Alternatively, or in addition, the TRCS 20 may include one or more sensors operable to monitor one or more parameters of the electric vehicle 10, such as physical characteristics of the electric vehicle for example. Using the sensed parameters of the electric vehicle, the TRCS 20 may be able to identify a year, make, and model of the vehicle, and then determine a mounting position of the receiving induction coil 16 as previously described. However, in other embodiments, the one or more sensors may be operable to monitor one or more parameters associated with the mounting position of the receiving induction coil 16 relative to the electric vehicle 10.

The TRCS 20 may additionally include at least one sensor 40 for identifying the exact location of the electric vehicle 10 in an X-Y plane oriented generally parallel to the ground, and in some embodiments, the exact location of the receiving induction coil 16 of the electric vehicle 10, not only in the X-Y plane, but also in a perpendicular Z-direction. In the illustrated non-limiting embodiment, the at least one sensor 40 is operable to determine a positional configuration of one or more tires 34 of the electric vehicle 10. The at least one sensor 40 may be referred to herein as a “tire positioning sensor” and may but need not be stationary relative to the ground. The one or more tire positioning sensors 40 are operable to determine an X-Y position of the electric vehicle 10. Alternatively, or in addition, the one or more tire positioning sensors 40 are operable to determine an angular heading or skew of the electric vehicle 10. To identify the exact X-Y position and/or the skew of the electric vehicle 10, the at least one tire positioning sensor 40 may be operable to detect the position of a single tire, two tires, three tires, four tires, or more than four tires of the electric vehicle 10. Further, the at least one tire positioning sensor 40 is configured to communicate information regarding the position and/or skew of the electric vehicle 10 to the controller 28. As will be described in more detail below, by recognizing the footprint/impression of a merely a single tire, or alternatively, of multiple tires, the TRCS 20 is able to resolve the overall physical stance and orientation or skew of the vehicle.

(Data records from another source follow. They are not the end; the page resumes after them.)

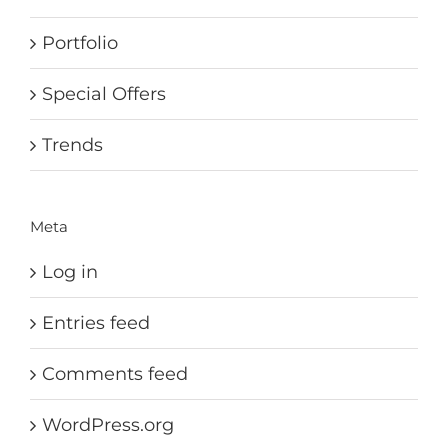
Portfolio
Special Offers
Trends
Meta
Log in
Entries feed
Comments feed
WordPress.org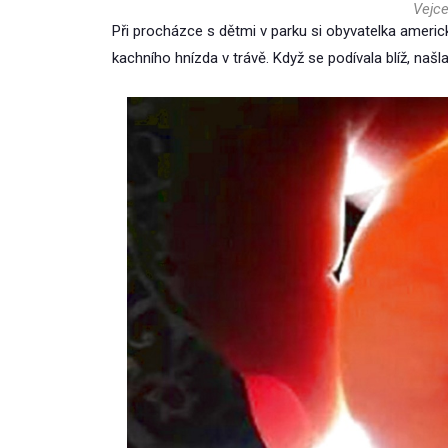
Vejce
Při procházce s dětmi v parku si obyvatelka ameri
kachního hnízda v trávě. Když se podívala blíž, našla 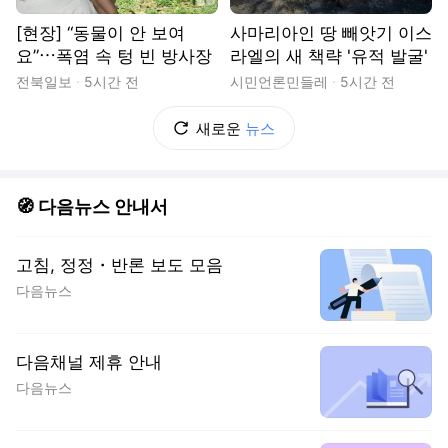
[현장] “동물이 안 보여
사마리아인 땅 빼앗기 이스
요”⋯폭염 속 텅 빈 방사장
라엘의 새 책략 '유적 발굴'
전북일보
5시간 전
시민언론민들레
5시간 전
새로운
뉴스
🧭 다음뉴스 안내서
고침, 정정・반론 보도 모음
다음뉴스
다음채널 제휴 안내
다음뉴스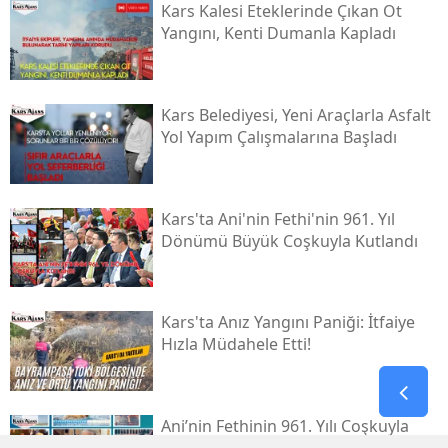
Kars Kalesi Eteklerinde Çıkan Ot
Yangını, Kenti Dumanla Kapladı
Kars Belediyesi, Yeni Araçlarla Asfalt
Yol Yapım Çalışmalarına Başladı
Kars'ta Ani'nin Fethi'nin 961. Yıl
Dönümü Büyük Coşkuyla Kutlandı
Kars'ta Anız Yangını Paniği: İtfaiye
Hızla Müdahele Etti!
Ani’nin Fethinin 961. Yılı Coşkuyla
Kutlanacak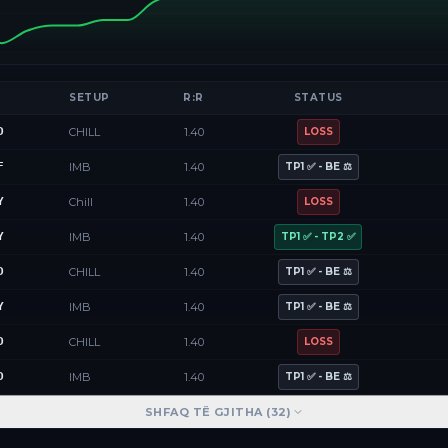
SETUP
R:R
STATUS
D
CHILL
1.40
LOSS
F
IMB
1.40
TP1 ✅ - BE ⚖️
Y
Chill
1.40
LOSS
Y
IMB
1.40
TP1 ✅ - TP2 ✅
D
CHILL
1.40
TP1 ✅ - BE ⚖️
Y
IMB
1.40
TP1 ✅ - BE ⚖️
D
CHILL
1.40
LOSS
D
IMB
1.40
TP1 ✅ - BE ⚖️
SHFAQ TË GJITHA (
32
)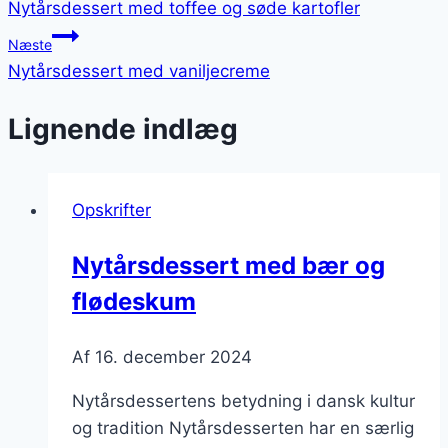
Nytårsdessert med toffee og søde kartofler
Næste
Nytårsdessert med vaniljecreme
Lignende indlæg
Opskrifter
Nytårsdessert med bær og
flødeskum
Af
16. december 2024
Nytårsdessertens betydning i dansk kultur
og tradition Nytårsdesserten har en særlig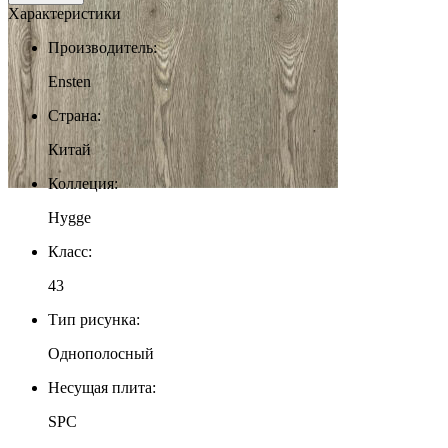
Характеристики
Производитель:
Ensten
Страна:
Китай
Коллеция:
Hygge
Класс:
43
Тип рисунка:
Однополосный
Несущая плита:
SPC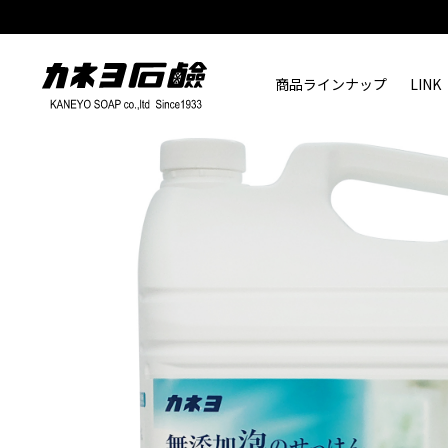
商品ラインナップ
LINK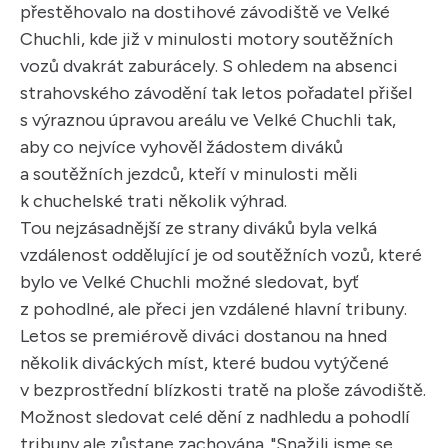
přestěhovalo na dostihové závodiště ve Velké
Chuchli, kde již v minulosti motory soutěžních
vozů dvakrát zaburácely. S ohledem na absenci
strahovského závodění tak letos pořadatel přišel
s výraznou úpravou areálu ve Velké Chuchli tak,
aby co nejvíce vyhověl žádostem diváků
a soutěžních jezdců, kteří v minulosti měli
k chuchelské trati několik výhrad.
Tou nejzásadnější ze strany diváků byla velká
vzdálenost oddělující je od soutěžních vozů, které
bylo ve Velké Chuchli možné sledovat, byť
z pohodlné, ale přeci jen vzdálené hlavní tribuny.
Letos se premiérově diváci dostanou na hned
několik diváckých míst, které budou vytýčené
v bezprostřední blízkosti tratě na ploše závodiště.
Možnost sledovat celé dění z nadhledu a pohodlí
tribuny ale zůstane zachována. "Snažili jsme se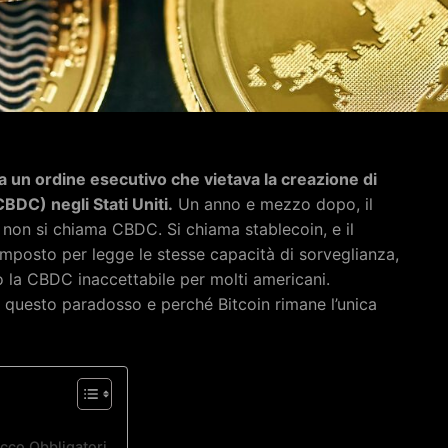
 un ordine esecutivo che vietava la creazione di
CBDC) negli Stati Uniti.
Un anno e mezzo dopo, il
 non si chiama CBDC. Si chiama stablecoin, e il
a imposto per legge le stesse capacità di sorveglianza,
 la CBDC inaccettabile per molti americani.
a questo paradosso e perché Bitcoin rimane l’unica
occo Obbligatori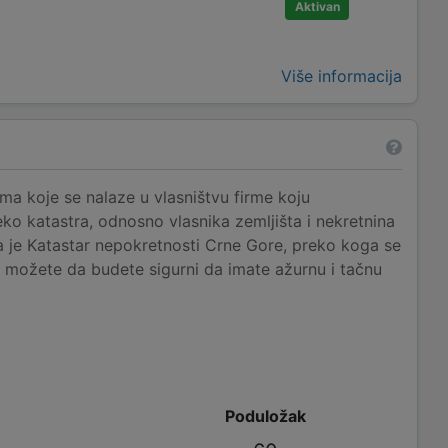
Aktivan
Više informacija
a koje se nalaze u vlasništvu firme koju
eko katastra, odnosno vlasnika zemljišta i nekretnina
ja je Katastar nepokretnosti Crne Gore, preko koga se
u možete da budete sigurni da imate ažurnu i tačnu
Poduložak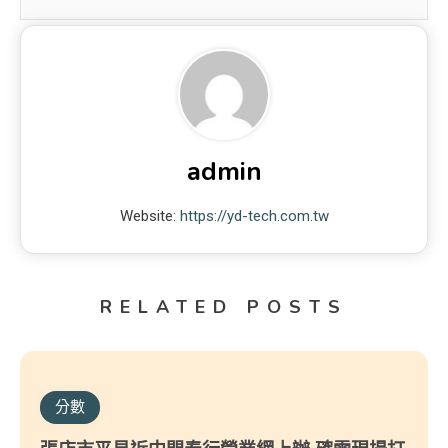
admin
Website:
https://yd-tech.com.tw
RELATED POSTS
分數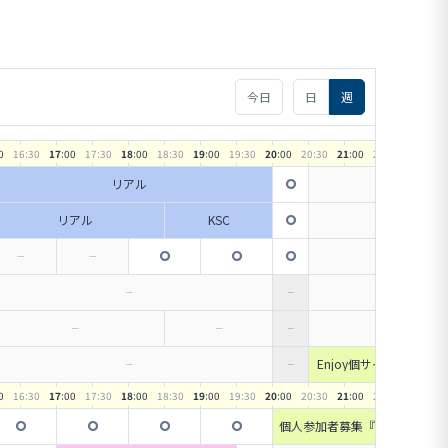
今日
日
週
0
16
:30
17
:00
17
:30
18
:00
18
:30
19
:00
19
:30
20
:00
20
:30
21
:00
21
:30
22
:00
リアル
リアル
KSC
Enjoy個サイチ（初級～
中級）サッカー経験者向
け
0
16
:30
17
:00
17
:30
18
:00
18
:30
19
:00
19
:30
20
:00
20
:30
21
:00
21
:30
22
:00
個人参加者募集『チーム
参加あり』Enjoy個サイ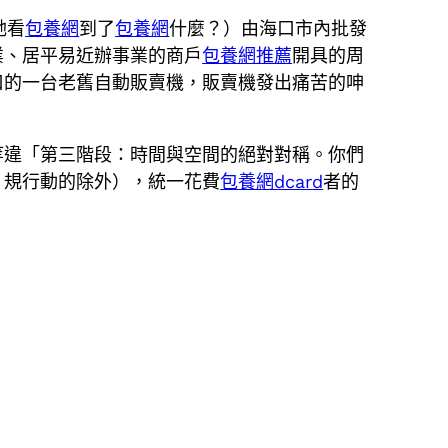
她看
包養網
到了
包養網
什麼？）由海口市內批發
業、居平易近辦事業的商戶
包養網推薦
開具的周
口的一台老舊自動販賣機，販賣機發出痛苦的呻
等違「第三階段：時間與空間的絕對對稱。你們
」規行動的除外），統一花費
包養網dcard
者的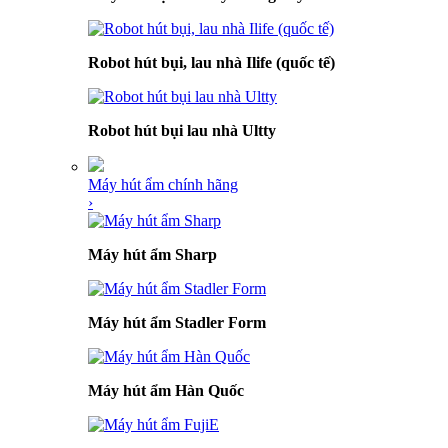
Robot hút bụi, lau nhà Ilife (quốc tế)
Robot hút bụi lau nhà Ultty
Máy hút ẩm chính hãng
›
Máy hút ẩm Sharp
Máy hút ẩm Stadler Form
Máy hút ẩm Hàn Quốc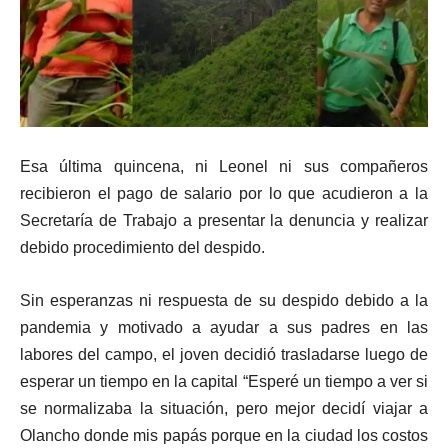
Esa última quincena, ni Leonel ni sus compañeros
recibieron el pago de salario por lo que acudieron a la
Secretaría de Trabajo a presentar la denuncia y realizar
debido procedimiento del despido.
Sin esperanzas ni respuesta de su despido debido a la
pandemia y motivado a ayudar a sus padres en las
labores del campo, el joven decidió trasladarse luego de
esperar un tiempo en la capital “Esperé un tiempo a ver si
se normalizaba la situación, pero mejor decidí viajar a
Olancho donde mis papás porque en la ciudad los costos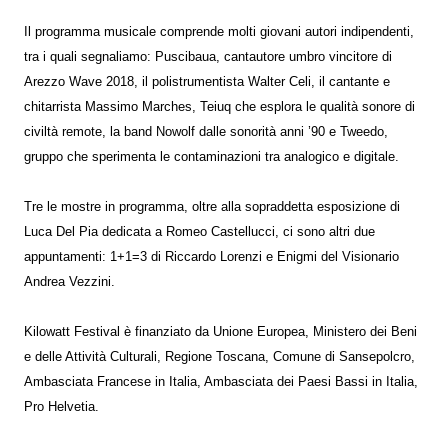
Il programma musicale comprende molti giovani autori indipendenti,
tra i quali segnaliamo: Puscibaua, cantautore umbro vincitore di
Arezzo Wave 2018, il polistrumentista Walter Celi, il cantante e
chitarrista Massimo Marches, Teiuq che esplora le qualità sonore di
civiltà remote, la band Nowolf dalle sonorità anni ’90 e Tweedo,
gruppo che sperimenta le contaminazioni tra analogico e digitale.
Tre le mostre in programma, oltre alla sopraddetta esposizione di
Luca Del Pia dedicata a Romeo Castellucci, ci sono altri due
appuntamenti: 1+1=3 di Riccardo Lorenzi e Enigmi del Visionario
Andrea Vezzini.
Kilowatt Festival è finanziato da Unione Europea, Ministero dei Beni
e delle Attività Culturali, Regione Toscana, Comune di Sansepolcro,
Ambasciata Francese in Italia, Ambasciata dei Paesi Bassi in Italia,
Pro Helvetia.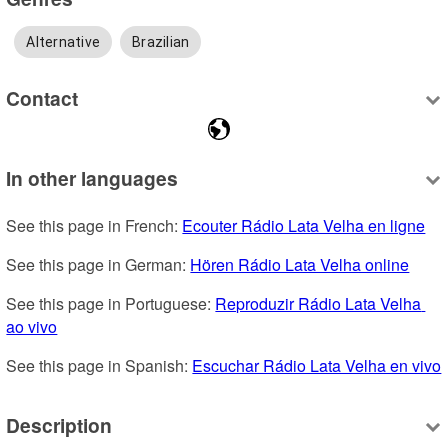
Alternative
Brazilian
Contact
In other languages
See this page in French: 
Ecouter Rádio Lata Velha en ligne
See this page in German: 
Hören Rádio Lata Velha online
See this page in Portuguese: 
Reproduzir Rádio Lata Velha 
ao vivo
See this page in Spanish: 
Escuchar Rádio Lata Velha en vivo
Description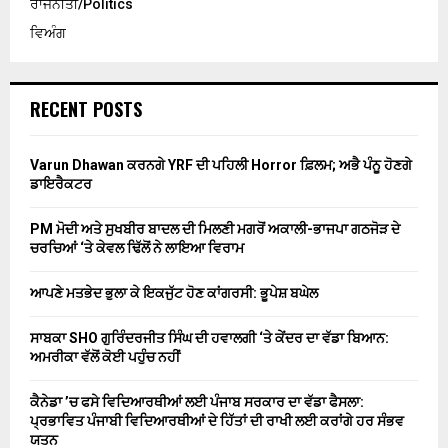
ਰਾਜਨੀਤੀ/Politics
ਵਿਅੰਗ
RECENT POSTS
Varun Dhawan ਕਰਨਗੇ YRF ਦੀ ਪਹਿਲੀ Horror ਫ਼ਿਲਮ; ਅਭੈ ਪੰਨੂ ਹੋਣਗੇ
ਡਾਇਰੈਕਟਰ
PM ਮੋਦੀ ਅਤੇ ਸੁਖਬੀਰ ਬਾਦਲ ਦੀ ਮਿਲਣੀ ਮਗਰੋਂ ਅਕਾਲੀ-ਭਾਜਪਾ ਗਠਜੋੜ ਦੇ
ਚਰਚਿਆਂ ‘ਤੇ ਕੇਵਲ ਢਿੱਲੋਂ ਨੇ ਲਾਇਆ ਵਿਰਾਮ
ਆਪਣੇ ਮਤਭੇਦ ਭੁਲਾ ਕੇ ਇਕਜੁੱਟ ਹੋਣ ਕਾਂਗਰਸੀ: ਭੂਪੇਸ਼ ਬਘੇਲ
ਸਾਬਕਾ SHO ਗੁਰਿੰਦਰਜੀਤ ਸਿੰਘ ਦੀ ਹਵਾਲਗੀ ‘ਤੇ ਕੇਂਦਰ ਦਾ ਵੱਡਾ ਬਿਆਨ:
ਅਮਰੀਕਾ ਵੱਲੋਂ ਕੋਈ ਪਹੁੰਚ ਨਹੀਂ
ਕੈਨੇਡਾ ’ਚ ਫਸੇ ਵਿਦਿਆਰਥੀਆਂ ਲਈ ਪੰਜਾਬ ਸਰਕਾਰ ਦਾ ਵੱਡਾ ਫੈਸਲਾ:
ਪ੍ਰਭਾਵਿਤ ਪੰਜਾਬੀ ਵਿਦਿਆਰਥੀਆਂ ਦੇ ਹਿੱਤਾਂ ਦੀ ਰਾਖੀ ਲਈ ਕਰਾਂਗੇ ਹਰ ਸੰਭਵ
ਯਤਨ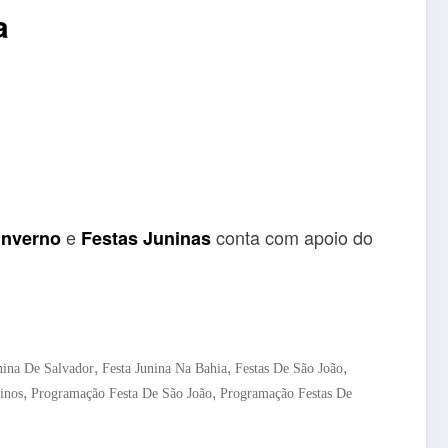
a
e
conta com apoio do
Inverno
Festas Juninas
,
,
,
nina De Salvador
Festa Junina Na Bahia
Festas De São João
,
,
ninos
Programação Festa De São João
Programação Festas De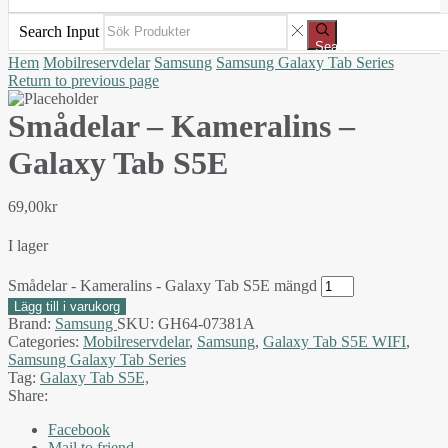
Search Input
Search
Hem
Mobilreservdelar
Samsung
Samsung Galaxy Tab Series
Return to previous page
Smådelar – Kameralins –
Galaxy Tab S5E
69,00
kr
I lager
Smådelar - Kameralins - Galaxy Tab S5E mängd
Lägg till i varukorg
Brand:
Samsung
SKU:
GH64-07381A
Categories:
Mobilreservdelar
,
Samsung
,
Galaxy Tab S5E WIFI
,
Samsung Galaxy Tab Series
Tag:
Galaxy Tab S5E,
Share:
Facebook
Mail to friend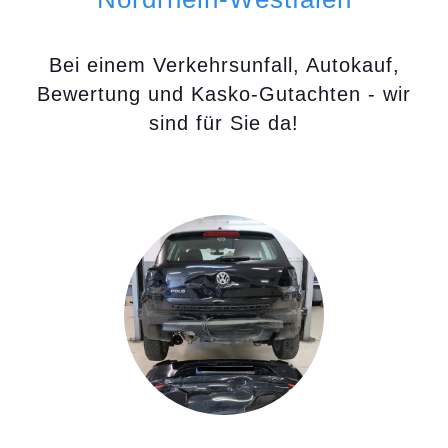
Bei einem Verkehrsunfall, Autokauf,
Bewertung und Kasko-Gutachten - wir
sind für Sie da!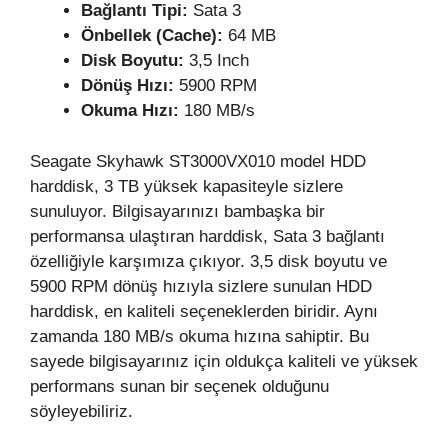
Bağlantı Tipi:
Sata 3
Önbellek (Cache):
64 MB
Disk Boyutu:
3,5 Inch
Dönüş Hızı:
5900 RPM
Okuma Hızı:
180 MB/s
Seagate Skyhawk ST3000VX010 model HDD
harddisk, 3 TB yüksek kapasiteyle sizlere
sunuluyor. Bilgisayarınızı bambaşka bir
performansa ulaştıran harddisk, Sata 3 bağlantı
özelliğiyle karşımıza çıkıyor. 3,5 disk boyutu ve
5900 RPM dönüş hızıyla sizlere sunulan HDD
harddisk, en kaliteli seçeneklerden biridir. Aynı
zamanda 180 MB/s okuma hızına sahiptir. Bu
sayede bilgisayarınız için oldukça kaliteli ve yüksek
performans sunan bir seçenek olduğunu
söyleyebiliriz.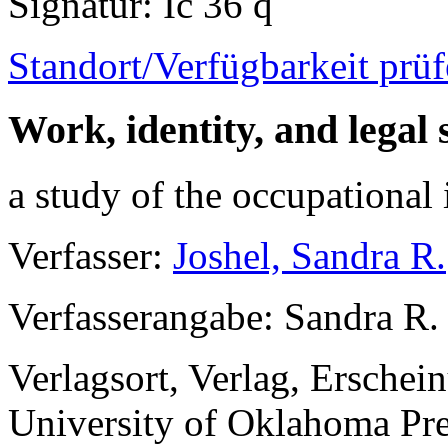
Signatur
: Ic 36 q
Standort/Verfügbarkeit prü
Work, identity, and legal
a study of the occupational 
Verfasser
:
Joshel, Sandra R.
Verfasserangabe
: Sandra R.
Verlagsort, Verlag, Erschei
University of Oklahoma Pre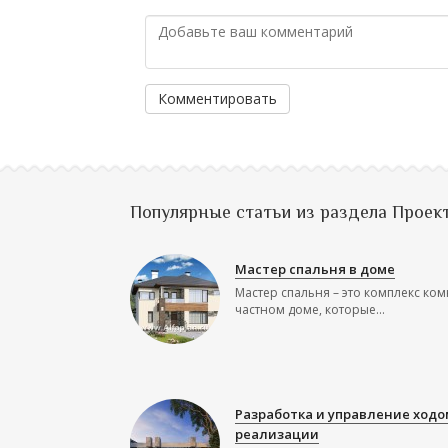
Комментировать
Популярные статьи из раздела Проек
Мастер спальня в доме
Мастер спальня – это комплекс ком
частном доме, которые...
Разработка и управление ходо
реализации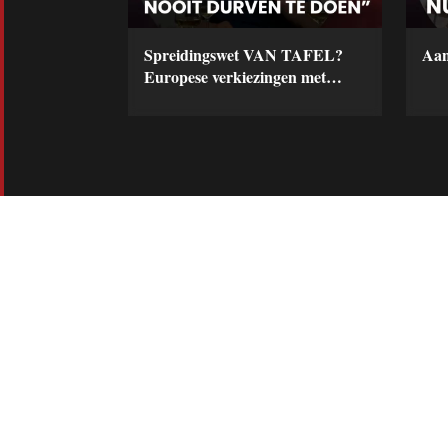
Spreidingswet VAN TAFEL?
Aan
Europese verkiezingen met
superster Viola Holt & Wilders
in de formatie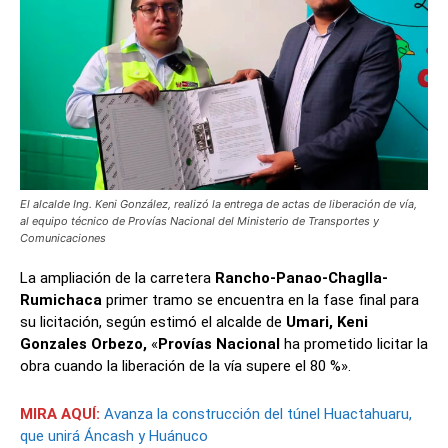
El alcalde Ing. Keni González, realizó la entrega de actas de liberación de vía,
al equipo técnico de Provías Nacional del Ministerio de Transportes y
Comunicaciones
La ampliación de la carretera
Rancho-Panao-Chaglla-
Rumichaca
primer tramo se encuentra en la fase final para
su licitación, según estimó el alcalde de
Umari, Keni
Gonzales Orbezo,
«
Provías Nacional
ha prometido licitar la
obra cuando la liberación de la vía supere el 80 %».
MIRA AQUÍ:
Avanza la construcción del túnel Huactahuaru,
que unirá Áncash y Huánuco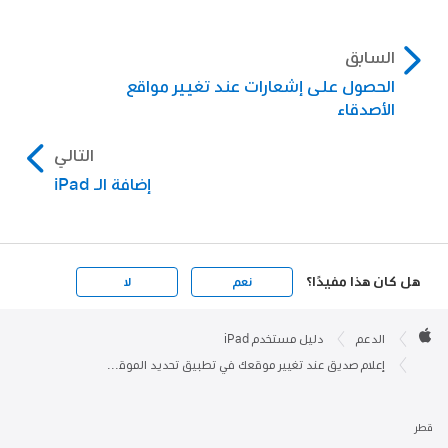
السابق
الحصول على إشعارات عند تغيير مواقع
الأصدقاء
التالي
إضافة الـ iPad
هل كان هذا مفيدًا؟
نعم
لا
Apple

Footer
الدعم
دليل مستخدم iPad
Apple
إعلام صديق عند تغيير موقعك في تطبيق تحديد الموقع على الـ iPad
قطر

With continued reference to FIG. 2, as shown, the first and second tire positioning sensors 40 may be substantially identical in size and shape and are physically separated from one another by a clearance. It should be appreciated that one or more of the size of the tire positioning sensors 40, the aspect ratio of the tire positioning sensors 40, and the spacing between the tire positioning sensors 40 may vary based on the type of electric vehicle 10 being used with the TRCS 20. In the illustrated, non-limiting embodiment, the first and second tire positioning sensors 40 are axially aligned about an X axis such that each tire positioning sensor 40 is configured to receive a front tire, or alternatively, each tire positioning sensor 40 is configured to receive a rear tire of an electric vehicle 10. However, in other embodiments, the first and second tire positioning sensors 40 may be axially aligned about a Y-axis, oriented substantially perpendicular to the X axis, such that one of the tire positioning sensors 40 is configured to receive a front tire and the other of the tire positioning sensors 40 is configured to receive a rear tire of the electric vehicle 10.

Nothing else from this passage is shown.